Да... — Саймон махнул рукой. — Большинство смирилось. Не то, чтобы их устраивает, но... Понимаешь, на жратву по минимуму, съём конуры какой-нибудь и визор дешевенький даже пособия суб-три хватит. Впритык, но хватит. А в пехоте ведь и убить могут. Вот и не рвутся служить. Это те, кого достало такое существование, контракты заключают. А остальные — привыкли...
— Хватит, пургу нести, а то уже уши вянут, раздавай, — оторвался от своего планшета Рико.
Разговор за 'карточным столом' дал Антону пищу для размышлений. Ведь в будущем — двусмысленно звучит — придется как-то устраиваться в новом мире, в этом времени. Естественно, на ближайшее время основная задача — элементарное выживание, но потом, если уцелеет, лучше уходить 'на гражданку' в более высоком статусе. Отсюда — желательно закрыть контракт сержантом, а не рядовым или капралом. В идеале, конечно, полное гражданство заслужить, но за подвигами — к барону Мюнхаузену, нам сохранность задницы дороже. Ветров хотел еще поговорить по поводу гражданства с кем-нибудь опытным, тем же сержантом Ройсом, к примеру (с Анной на эту тему общаться не тянуло), но не успел. Рекрутов оправили в войска.
Вообще, Антон эту процедуру представлял себе немножко иначе. Ему казалось, что из разных армейских подразделений должны понаехать представители ('купцы', 'покупатели' — называй, как хочешь), и отбирать рекрутов по... своему усмотрению. По способностям, подготовке, оценкам инструкторов, 'по роже', в конце концов. Точнее — по внешним данным. По крайней мере, во времена Ветрова подобный отбор, по слухам, производился. Условно взятый майор из десантуры приезжал за здоровыми лбами, подполковник из ПВО — за технарями, а капитан из стройбата — за всеми подряд, кто остался. Правда, тогда 'купцы' забирали призывников — срочников, и сами были из разных родов войск. Но даже с учетом, что рекрутов поголовно готовили к службе в колониальной пехоте, могли бы появиться 'покупатели' из разных частей. Однако ожидания Антона не оправдались.
Никто не появился и не отобрал. Просто по истечению трехдневного отдыха рекрутов снова построили на плацу, раздали идентификационные чипы и объявили, что всем присваиваются звания рядовой четвертого класса Вооруженных Сил Федерации. Послушали напутствие начальника учебного лагеря, покричали 'ура', но чепчики в воздух не бросали. А затем инструкторы повзводно посадили рекрутов на знакомые уже транспортники СГ-500 и помахали вслед платочками.

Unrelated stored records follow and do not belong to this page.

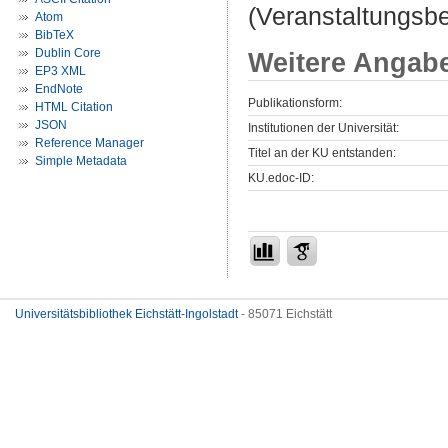
(Veranstaltungsbe
Atom
BibTeX
Dublin Core
Weitere Angab
EP3 XML
EndNote
Publikationsform:
HTML Citation
JSON
Institutionen der Universität:
Reference Manager
Titel an der KU entstanden:
Simple Metadata
KU.edoc-ID:
Universitätsbibliothek Eichstätt-Ingolstadt
- 85071 Eichstätt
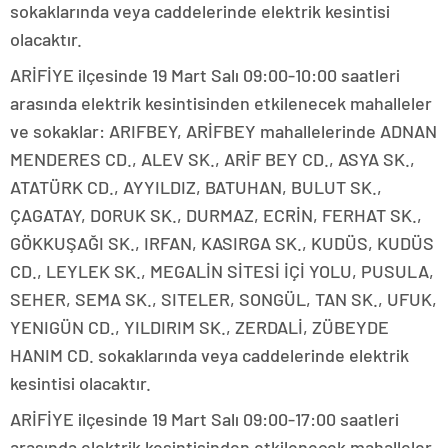
sokaklarında veya caddelerinde elektrik kesintisi
olacaktır.
ARİFİYE ilçesinde 19 Mart Salı 09:00-10:00 saatleri
arasında elektrik kesintisinden etkilenecek mahalleler
ve sokaklar: ARIFBEY, ARİFBEY mahallelerinde ADNAN
MENDERES CD., ALEV SK., ARİF BEY CD., ASYA SK.,
ATATÜRK CD., AYYILDIZ, BATUHAN, BULUT SK.,
ÇAGATAY, DORUK SK., DURMAZ, ECRİN, FERHAT SK.,
GÖKKUŞAĞI SK., IRFAN, KASIRGA SK., KUDÜS, KUDÜS
CD., LEYLEK SK., MEGALİN SİTESİ İÇİ YOLU, PUSULA,
SEHER, SEMA SK., SITELER, SONGÜL, TAN SK., UFUK,
YENIGÜN CD., YILDIRIM SK., ZERDALİ, ZÜBEYDE
HANIM CD. sokaklarında veya caddelerinde elektrik
kesintisi olacaktır.
ARİFİYE ilçesinde 19 Mart Salı 09:00-17:00 saatleri
arasında elektrik kesintisinden etkilenecek mahalleler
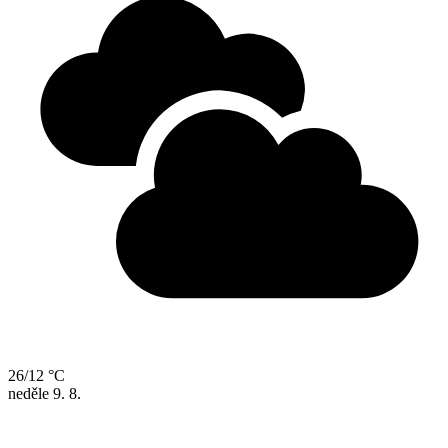
26/12 °C
neděle
9. 8.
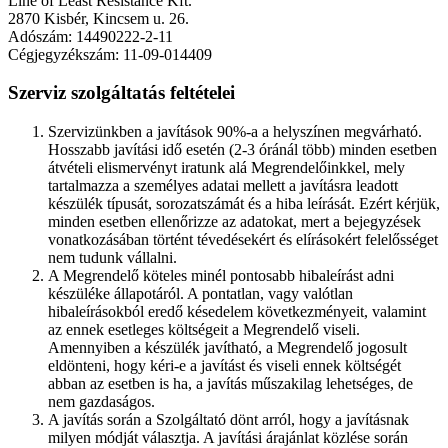
Line of Least Resistance Kft.
2870 Kisbér, Kincsem u. 26.
Adószám: 14490222-2-11
Cégjegyzékszám: 11-09-014409
Szerviz szolgáltatás feltételei
Szervizünkben a javítások 90%-a a helyszínen megvárható.
Hosszabb javítási idő esetén (2-3 óránál több) minden esetben
átvételi elismervényt iratunk alá Megrendelőinkkel, mely
tartalmazza a személyes adatai mellett a javításra leadott
készülék típusát, sorozatszámát és a hiba leírását. Ezért kérjük,
minden esetben ellenőrizze az adatokat, mert a bejegyzések
vonatkozásában történt tévedésekért és elírásokért felelősséget
nem tudunk vállalni.
A Megrendelő köteles minél pontosabb hibaleírást adni
készüléke állapotáról. A pontatlan, vagy valótlan
hibaleírásokból eredő késedelem következményeit, valamint
az ennek esetleges költségeit a Megrendelő viseli.
Amennyiben a készülék javítható, a Megrendelő jogosult
eldönteni, hogy kéri-e a javítást és viseli ennek költségét
abban az esetben is ha, a javítás műszakilag lehetséges, de
nem gazdaságos.
A javítás során a Szolgáltató dönt arról, hogy a javításnak
milyen módját választja. A javítási árajánlat közlése során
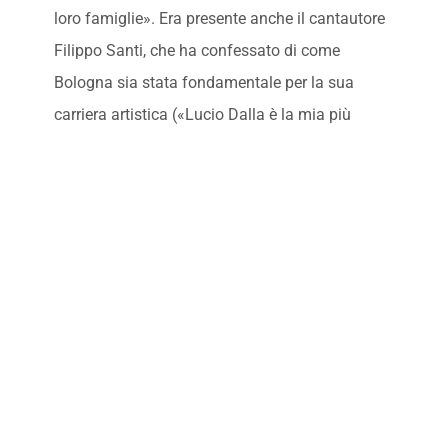
loro famiglie». Era presente anche il cantautore
Filippo Santi, che ha confessato di come
Bologna sia stata fondamentale per la sua
carriera artistica («Lucio Dalla è la mia più
grande ispirazione sia a livello artistico sia per
l’unione che ha dato alla scena musicale
bolognese»). Senza dimenticare gli ospiti fissi di
‘Bar Carlino’: Francesca Grosso, munita di
grembiule e mattarello, ha pre *** parato dei
bottoni ripieni di coppa, mentre il collezionista
Luigi Pucciarelli ha sfoggiato la maglia
indossata dal terzino Adriano Fedele in Coppa
Italia. A chiudere la puntata sono stati i ragazzi
del Progresso calcio di Castel Maggiore, fucina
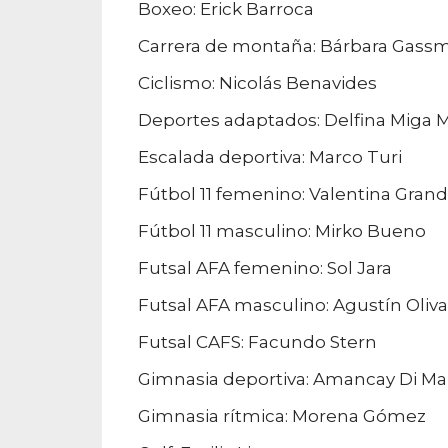
Boxeo: Erick Barroca
Carrera de montaña: Bárbara Gass
Ciclismo: Nicolás Benavides
Deportes adaptados: Delfina Miga 
Escalada deportiva: Marco Turi
Fútbol 11 femenino: Valentina Grand
Fútbol 11 masculino: Mirko Bueno
Futsal AFA femenino: Sol Jara
Futsal AFA masculino: Agustín Oliva
Futsal CAFS: Facundo Stern
Gimnasia deportiva: Amancay Di Ma
Gimnasia rítmica: Morena Gómez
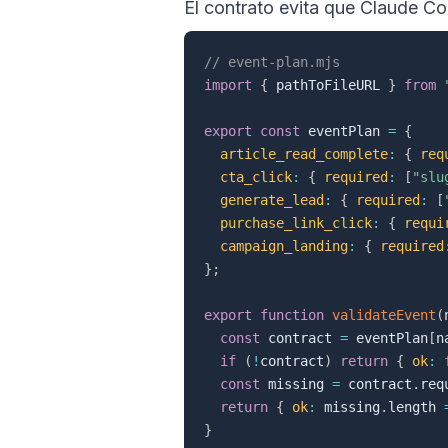
El contrato evita que Claude C
// event-plan.mjs
import
{
 pathToFileURL 
}
from
export
const
 eventPlan 
=
{
article_read_complete
:
{
req
cta_click
:
{
required
:
[
"slu
generate_lead
:
{
required
:
[
purchase_link_click
:
{
requi
campaign_landing
:
{
required
}
;
export
function
validateEvent
(
const
 contract 
=
 eventPlan
[
n
if
(
!
contract
)
return
{
ok
:
const
 missing 
=
 contract
.
req
return
{
ok
:
 missing
.
length 
}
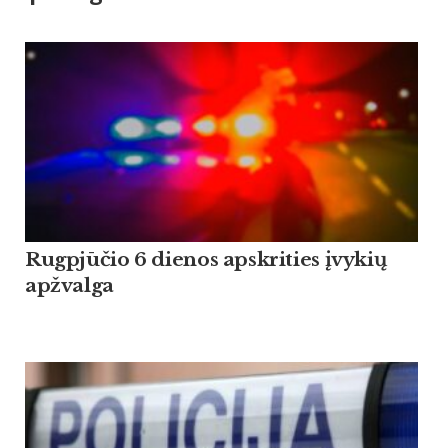
Rugpjūčio 6 dienos apskrities įvykių
apžvalga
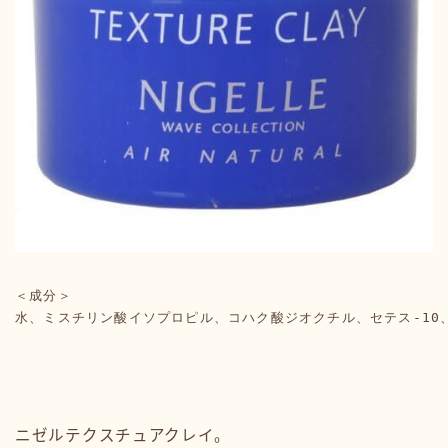
＜成分＞

水、ミスチリン酸イソプロピル、コハク酸ジオクチル、セテス-10
ニゼルテクスチュアクレイ。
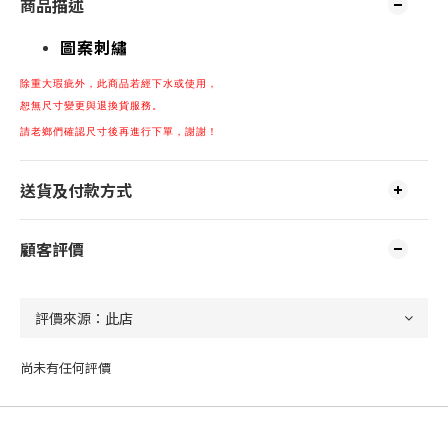
商品描述
圖案刺繡
除重大瑕疵
外，
此商品若經下水或使用，
恕無尺寸變更與退換貨服務。
請老鄉們確認尺寸後再進行下單，謝謝！
送貨及付款方式
顧客評價
尚未有任何評價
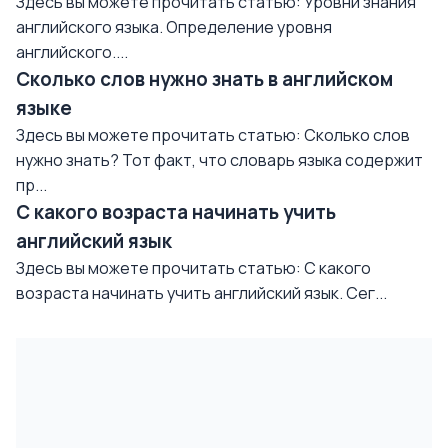
Здесь вы можете прочитать статью: Уровни знания
английского языка. Определение уровня
английского....
Сколько слов нужно знать в английском
языке
Здесь вы можете прочитать статью: Сколько слов
нужно знать? Тот факт, что словарь языка содержит
пр...
С какого возраста начинать учить
английский язык
Здесь вы можете прочитать статью: С какого
возраста начинать учить английский язык. Сег...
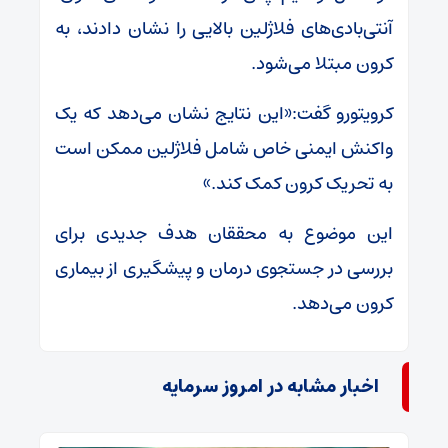
آنتی‌بادی‌های فلاژلین بالایی را نشان دادند، به
کرون مبتلا می‌شود.
کرویتورو گفت:«این نتایج نشان می‌دهد که یک
واکنش ایمنی خاص شامل فلاژلین ممکن است
به تحریک کرون کمک کند.»
این موضوع به محققان هدف جدیدی برای
بررسی در جستجوی درمان و پیشگیری از بیماری
کرون می‌دهد.
اخبار مشابه در امروز سرمایه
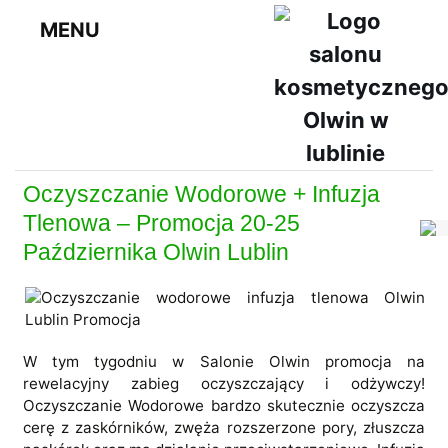
MENU
Oczyszczanie Wodorowe + Infuzja
Tlenowa – Promocja 20-25
Października Olwin Lublin
W tym tygodniu w Salonie Olwin promocja na
rewelacyjny zabieg oczyszczający i odżywczy!
Oczyszczanie Wodorowe bardzo skutecznie oczyszcza
cerę z zaskórników, zwęża rozszerzone pory, złuszcza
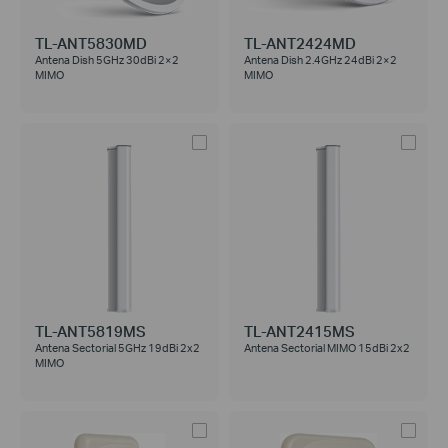
TL-ANT5830MD
TL-ANT2424MD
Antena Dish 5GHz 30dBi 2×2
Antena Dish 2.4GHz 24dBi 2×2
MIMO
MIMO
TL-ANT5819MS
TL-ANT2415MS
Antena Sectorial 5GHz 19dBi 2x2
Antena Sectorial MIMO 15dBi 2x2
MIMO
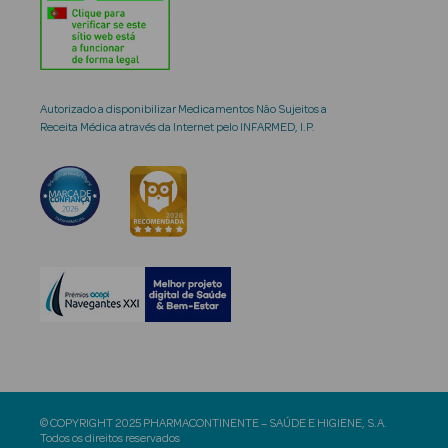
Autorizado a disponibilizar Medicamentos Não Sujeitos a
Receita Médica através da Internet pelo INFARMED, I.P.
© COPYRIGHT 2025 PHARMACONTINENTE – SAÚDE E HIGIENE, S.A.
Todos os direitos reservados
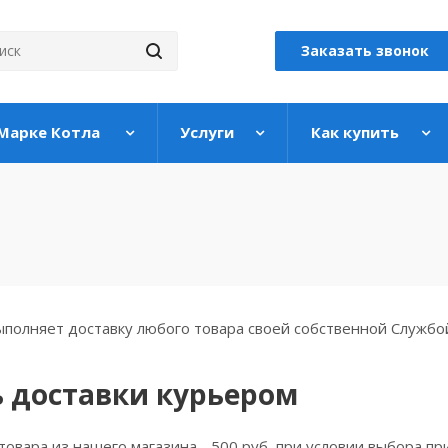
Заказать звонок
 Марке Котла
Услуги
Как купить
полняет доставку любого товара своей собственной Службой
 доставки курьером
товара из нашего магазина - 500 руб, при условии выбора пр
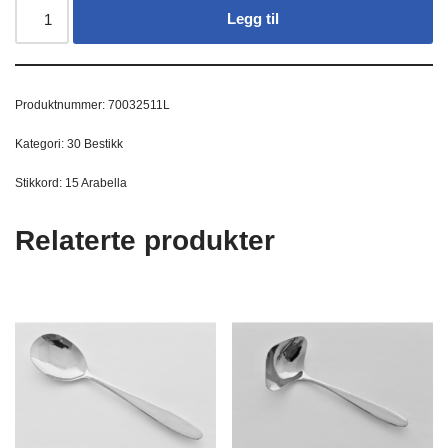
Legg til
Produktnummer:
70032511L
Kategori:
30 Bestikk
Stikkord:
15 Arabella
Relaterte produkter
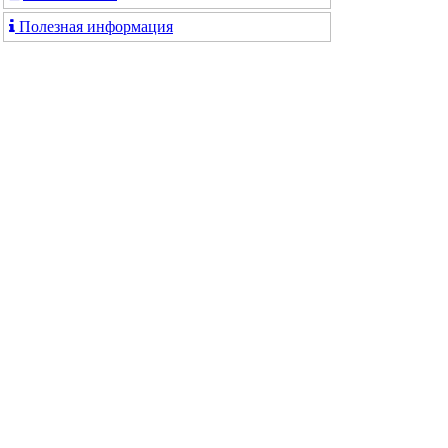
Полезная информация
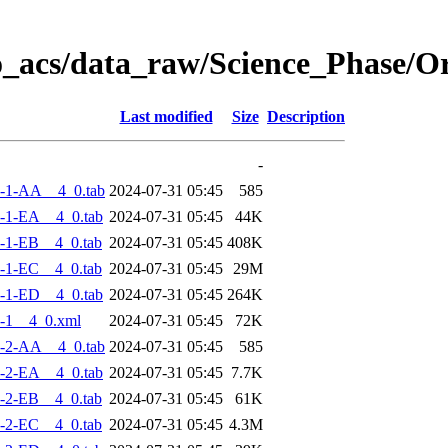
o_acs/data_raw/Science_Phase/
Last modified
Size
Description
-
-1-AA__4_0.tab
2024-07-31 05:45
585
-1-EA__4_0.tab
2024-07-31 05:45
44K
-1-EB__4_0.tab
2024-07-31 05:45
408K
-1-EC__4_0.tab
2024-07-31 05:45
29M
-1-ED__4_0.tab
2024-07-31 05:45
264K
-1__4_0.xml
2024-07-31 05:45
72K
-2-AA__4_0.tab
2024-07-31 05:45
585
-2-EA__4_0.tab
2024-07-31 05:45
7.7K
-2-EB__4_0.tab
2024-07-31 05:45
61K
-2-EC__4_0.tab
2024-07-31 05:45
4.3M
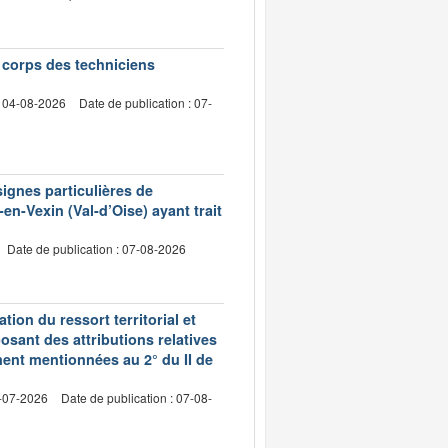
e corps des techniciens
: 04-08-2026
Date de publication : 07-
signes particulières de
en-Vexin (Val-d’Oise) ayant trait
Date de publication : 07-08-2026
ion du ressort territorial et
sant des attributions relatives
ment mentionnées au 2° du II de
2-07-2026
Date de publication : 07-08-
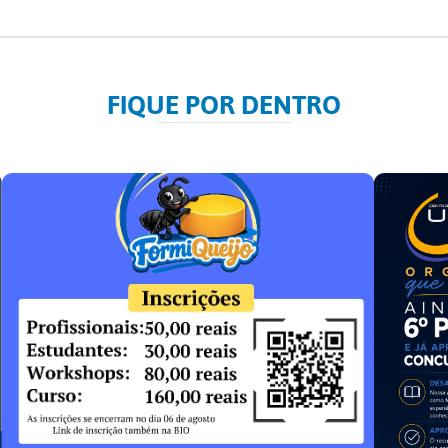
FIQUE POR DENTRO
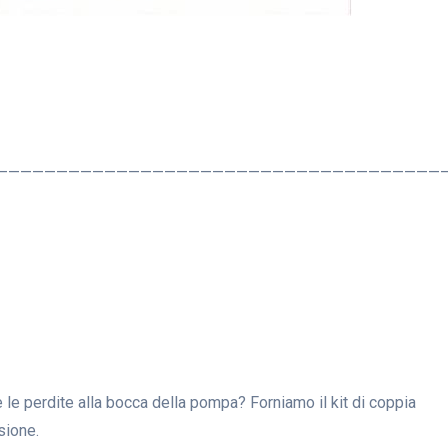
—————————————————————————————————————
 le perdite alla bocca della pompa? Forniamo il kit di coppia
sione.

Пардон, платочками, конечно, не махали. И о будущем месте службы ничего не сказали. Секретность, мать ее!
Спустя пять часов рекрутов уже высадили на космодроме. К большому сожалению, там толком ничего разглядеть не удалось. А ведь Ветрову хотелось поглазеть на космические корабли, что называется, воочию. Вблизи. Увы, свежеиспеченных рядовых сразу же погнали в терминал космопорта, заставили посетить уборную, а затем через специальный 'рукав' провели на борт катера. Саму тушу авиамонстра класса 'земля-космос' увидеть снаружи тоже не получилось. А ведь столько баек о гигантских размерах этого аппарата слышал. Внутри же катер не удивил. Разве, что лестниц больше и помещений. А так... Взять отсек, где разместили взвод Ветрова — стандартный, ничем особо не отличающийся от салонов обычных самолетов. Из эпохи Антона, естественно, летать в современном мире ему довелось лишь на старичке СГ-500 и его более свежем собрате СГ-510. Разве что кресла совсем иного типа — куда более массивные, со множеством разных деталей и ремней. Противоперегрузочные. Да и еще одно отличие имелось — в отсеке, не в пример салонам самолетов прошлого, отсутствовали иллюминаторы. Поэтому и тут не срослось. Даже взлетно-посадочной полосой не полюбовался.
Путь до лунной орбиты занял четыре часа. Ни отоспаться, ни наговориться не успеешь. Хотя где тут отсыпаться и говорить. И без того впечатлений — выше крыши. То перегрузка в кресло вдавливает, то от невесомости тошнота комком к горлу подступает. К счастью, перед взлетом накормили какими-то специальными пилюлями, и невесомость переносилась нормально. Никто не блевал — и на том спасибо. У Ветрова лишь голова немного кружилась. Да и перегрузка на поверку оказалась не столь ужасной. Антон, в своей эпохе читавший и слышавший о космонавтике кучу разных страшилок, думал, что его как минимум по креслу размажет — ни вздохнуть, ни охнуть, ни пошевелиться. Однако ничего подобного. И вздыхал, и руками мог двигать. Просто казалось, что тело в вязкую массу поместили, к рукам-ногам тяжелые гирьки привязали, а на плечи пару мешков с картошкой бросили. Приятного мало, но жить можно. За короткое время даже не особенно устаешь. В любом случае, хорошо, что полет оказался непродолжительным.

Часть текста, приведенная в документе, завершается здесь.